The farthest the defendant can urge his claim for equitable relief is founded upon his own carelessness and negligence in issuing a note under his hand and seal, and in blank as to date, or payee, and assuming that it was to enable Hoy to raise money through a bank for his own use, it was but accommodation paper given by Shirley to Hoy, and so far as the subsequent holder is concerned, it was not clouded with any restrictions or suggested defects.
It is not questioned that Hoy owed Mrs. Wolfgang, and that as her debtor he attempted to secure to her the amount of her claim against him. So far as Shirley’s relation to the note is concerned, she is an innocent party who ratified the loan to Hoy partly on the faith and credit of Shirley’s note. “The equities of the respective parties are not equal; where one of two parties, who are equally [72]*72innocent of actual fraud, must lose, it is the suggestion of common sense as well as equity, that the one whose misplaced confidence in an agent or attorney has been the cause of the loss shall not throw it on the other:” Penna. R. R. Co.’s Appeal, 86 Pa. 80; Shattuck v. American Cement Co., 205 Pa. 197.
It is conceded that Shirley executed and delivered- the note for the express purpose of enabling Hoy to raise money on it, to be applied to his, Hoy’s, own use. It is also shown that the very purpose of that transaction was fulfilled in Hoy’s securing the money or its equivalent from Margaret Wolfgang, and served the very purpose that Shirley intended that Hoy should accomplish, and as said-in Weigley v. Conrade, 132 Pa. 147, “In this respect the bond resembles accommodation paper given by one person to another to enable him to raise money thereon. It has been repeatedly held that want of consideration cannot be set up against such paper, even though the holder knew that it was made for the accommodation of the payee, for the reason that the object of issuing it was to raise money thereon.” In this case Shirley emphasized the value of the paper by importing a consideration to it with his seal.
In Story’s • Equity Jurisprudence, 286, it is declared, “If one by his acts, or silence, or neglect, misleads another or in any way effects a transaction whereby an innocent person suffers loss, the blamable party must bear it.” To allow the promises of Hoy with Shirley to destroy the consideration of the note, and by his oath alone, would be not only correcting or reforming a written instrument by making it read different from what it is in fact, but would be destructive of the very terms of the paper as issued by the maker. “The instrument itself is evidence against him, and, therefore, both upon reason and authority, he must overcome the prima facie presumption arising from his own act, and establish his allegations by the quantum and character of proof required to move a chancellor to make a decree in his favor, or be -left where he [73]*73has placed himself under the law:” Shannon v. Castner, 21 Pa. Superior Ct. 294.

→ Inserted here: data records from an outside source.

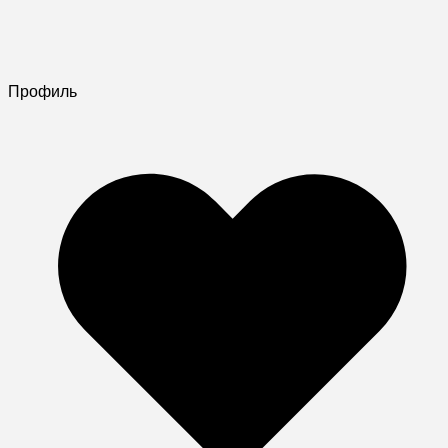
Профиль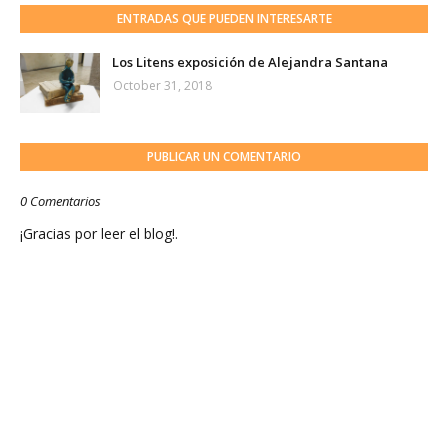
ENTRADAS QUE PUEDEN INTERESARTE
Los Litens exposición de Alejandra Santana
October 31, 2018
PUBLICAR UN COMENTARIO
0 Comentarios
¡Gracias por leer el blog!.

The court, to which application is made to open a judgment, may judge the weight of the evidence and the credibility of the witnesses, and is not bound, even where there is a conflict of testimony, to send the case to a jury. The whole proceeding resolves itself into the exercise of a sound judicial discretion: Augustine v. Wolf, 215 Pa. 558.
On review of the whole record we affirm the judgment.